:: RECORDS TO USE

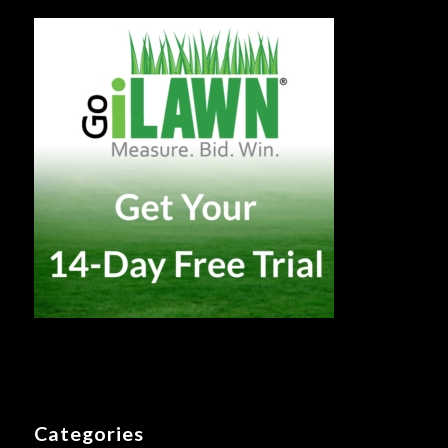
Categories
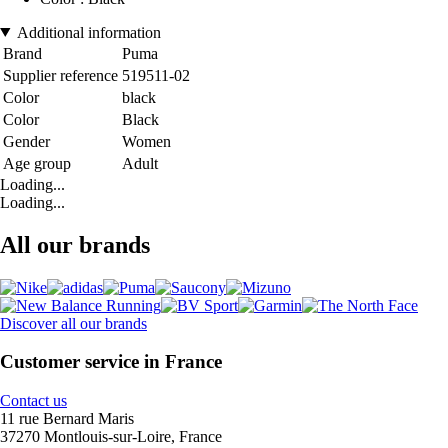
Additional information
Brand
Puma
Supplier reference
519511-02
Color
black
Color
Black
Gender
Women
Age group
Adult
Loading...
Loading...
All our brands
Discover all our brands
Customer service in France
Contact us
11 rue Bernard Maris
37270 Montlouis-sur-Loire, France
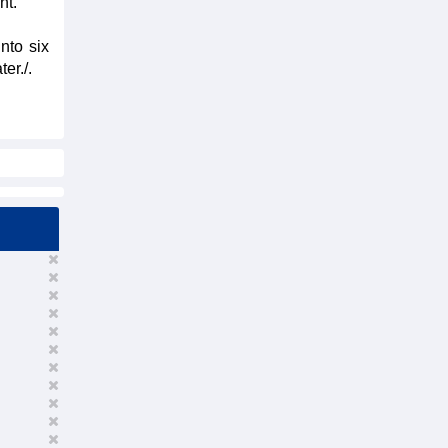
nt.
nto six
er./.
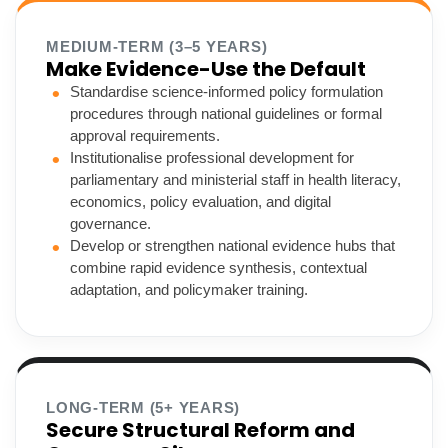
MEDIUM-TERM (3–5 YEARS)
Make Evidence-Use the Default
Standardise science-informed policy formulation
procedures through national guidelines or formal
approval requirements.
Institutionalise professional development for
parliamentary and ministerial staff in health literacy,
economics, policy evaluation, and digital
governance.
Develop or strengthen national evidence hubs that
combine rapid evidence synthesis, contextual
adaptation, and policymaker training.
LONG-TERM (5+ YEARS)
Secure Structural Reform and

::::

§ WHAT THE TASK REQUIRES
Every line above gets copied exactly; none of the pictures do.

§ SOLUTION
Categories
Additional information
Brand
Puma
Supplier reference
519511-02
Color
black
Color
Black
Gender
Women
Age group
Adult
Loading...
Loading...
All our brands
Discover all our brands
Customer service in France
Contact us
11 rue Bernard Maris
37270 Montlouis-sur-Loire, France
nt.
nto six
er./.
MEDIUM-TERM (3–5 YEARS)
Make Evidence-Use the Default
Standardise science-informed policy formulation
procedures through national guidelines or formal
approval requirements.
Institutionalise professional development for
parliamentary and ministerial staff in health literacy,
economics, policy evaluation, and digital
governance.
Develop or strengthen national evidence hubs that
combine rapid evidence synthesis, contextual
adaptation, and policymaker training.
LONG-TERM (5+ YEARS)
Secure Structural Reform and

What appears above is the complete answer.